__Data provided__:
++++++++

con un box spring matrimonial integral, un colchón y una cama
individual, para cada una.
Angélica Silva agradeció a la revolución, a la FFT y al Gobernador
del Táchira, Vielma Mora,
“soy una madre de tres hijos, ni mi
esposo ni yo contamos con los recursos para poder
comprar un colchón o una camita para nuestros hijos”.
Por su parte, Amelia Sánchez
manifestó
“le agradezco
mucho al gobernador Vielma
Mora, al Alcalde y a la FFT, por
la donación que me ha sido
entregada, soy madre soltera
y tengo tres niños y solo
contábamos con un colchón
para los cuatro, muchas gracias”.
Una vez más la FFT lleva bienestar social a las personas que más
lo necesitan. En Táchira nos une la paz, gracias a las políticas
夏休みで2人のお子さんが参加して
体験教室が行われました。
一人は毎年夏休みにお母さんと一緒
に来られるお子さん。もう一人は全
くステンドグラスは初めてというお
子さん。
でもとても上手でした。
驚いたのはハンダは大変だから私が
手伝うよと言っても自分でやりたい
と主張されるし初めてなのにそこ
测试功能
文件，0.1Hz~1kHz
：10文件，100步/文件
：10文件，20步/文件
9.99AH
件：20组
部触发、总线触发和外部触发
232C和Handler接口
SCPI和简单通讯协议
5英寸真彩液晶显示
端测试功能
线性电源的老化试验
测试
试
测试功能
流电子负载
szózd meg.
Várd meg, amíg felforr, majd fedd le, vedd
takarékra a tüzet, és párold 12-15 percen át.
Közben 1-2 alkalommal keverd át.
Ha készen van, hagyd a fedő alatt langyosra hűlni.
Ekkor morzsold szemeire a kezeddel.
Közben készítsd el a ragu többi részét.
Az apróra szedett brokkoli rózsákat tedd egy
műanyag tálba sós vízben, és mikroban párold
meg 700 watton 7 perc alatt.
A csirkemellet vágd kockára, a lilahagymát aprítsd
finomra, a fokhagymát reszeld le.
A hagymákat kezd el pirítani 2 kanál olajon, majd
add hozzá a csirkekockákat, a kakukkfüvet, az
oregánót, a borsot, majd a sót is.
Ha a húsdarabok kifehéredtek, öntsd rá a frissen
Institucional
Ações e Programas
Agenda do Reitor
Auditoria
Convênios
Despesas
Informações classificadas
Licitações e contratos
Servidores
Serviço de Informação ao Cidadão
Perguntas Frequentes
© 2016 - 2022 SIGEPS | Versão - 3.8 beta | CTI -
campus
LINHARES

++++++++

The lines to reproduce run from the line containing "meg 700 watton 7 perc alatt." to the end of the listing; write them out exactly and add nothing.

__Answer__:
meg 700 watton 7 perc alatt.
A csirkemellet vágd kockára, a lilahagymát aprítsd
finomra, a fokhagymát reszeld le.
A hagymákat kezd el pirítani 2 kanál olajon, majd
add hozzá a csirkekockákat, a kakukkfüvet, az
oregánót, a borsot, majd a sót is.
Ha a húsdarabok kifehéredtek, öntsd rá a frissen
Institucional
Ações e Programas
Agenda do Reitor
Auditoria
Convênios
Despesas
Informações classificadas
Licitações e contratos
Servidores
Serviço de Informação ao Cidadão
Perguntas Frequentes
© 2016 - 2022 SIGEPS | Versão - 3.8 beta | CTI -
campus
LINHARES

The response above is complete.